Tuesday, December 28, 2010

simple C example 2

Continuing from last time (here), we put all the previous code (minus the function main) into a separate file print_bits.c and then put the declarations of our two functions in a header file: print_bits.h:

void print_byte(unsigned char);
void print_word(const char *);

We modify main, adding code to get information passed in from the operating system, and put that in a separate file bits.c:

#include <stdio.h>
#include "print_bits.h"
#include "cast.h"

int main(int argc, const char* argv[]) {
const char *greeting = "Hello world!\0";
printf("greeting: %s\n\n", greeting);
char c;
c = 'a';
printf("%c\n", c);
print_word(greeting);
int i;
printf("%s", "\n");
if (argc > 1) {
for (i=1; i < argc; i++) {
print_word (argv[i]);
}
printf("%s", "\n");
}
cast_int();
return 0;
}

We need to #include <stdio.h> to use printf, but we don't need the other C library headers here; they are placed in print_bits.c. There is a second set of new files (cast.c and cast.h) that I'll explain below.

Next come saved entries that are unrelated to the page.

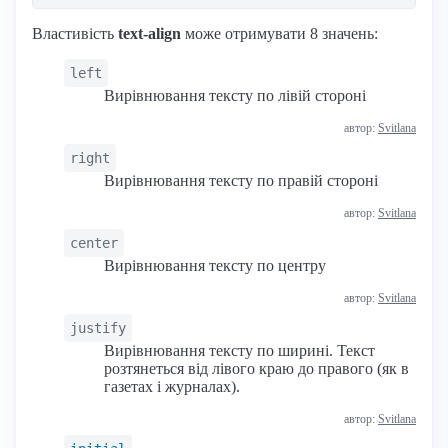
Властивість
text-align
може отримувати 8 значень:
left
Вирівнювання тексту по лівій стороні
автор:
Svitlana
right
Вирівнювання тексту по правій стороні
автор:
Svitlana
center
Вирівнювання тексту по центру
автор:
Svitlana
justify
Вирівнювання тексту по ширині. Текст
розтянеться від лівого краю до правого (як в
газетах і журналах).
автор:
Svitlana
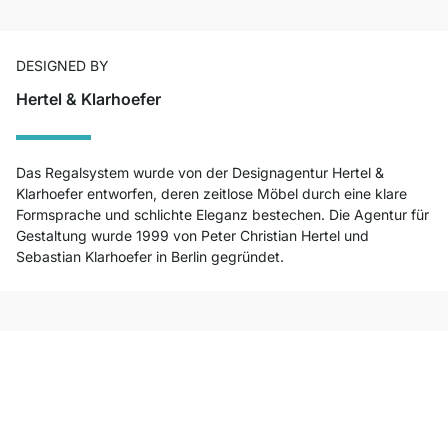
DESIGNED BY
Hertel & Klarhoefer
Das Regalsystem wurde von der Designagentur Hertel &
Klarhoefer entworfen, deren zeitlose Möbel durch eine klare
Formsprache und schlichte Eleganz bestechen. Die Agentur für
Gestaltung wurde 1999 von Peter Christian Hertel und
Sebastian Klarhoefer in Berlin gegründet.
Top Kundenservice
Kostenloser Versand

Our project isn't very complicated but it still can benefit from using the make tool. We put a file in the same directory as we're working called Makefile. Ours has this code:


bits: bits.o print_bits.o cast.o
gcc -o bits bits.o print_bits.o

bits.o: bits.c
gcc -c bits.c

print_bits.o: print_bits.c
gcc -c print_bits.c

cast.o: cast.c
gcc -c cast.c

clean:
rm -f bits.o print_bits.o cast.o bits


As explained in the manual for make and Norm Matloff's introduction (here), these instructions consist of

target ... : prerequisites ...
recipe
...


When invoked by itself, make will try to build an executable named bits by linking 3 object files, these in turn depend on the listed code files. The -c compiler directive says not to do the linking at that stage. And clean is self-explanatory. One odd requirement is that after the colon, and on each line that's shifted out, it must be a tab character.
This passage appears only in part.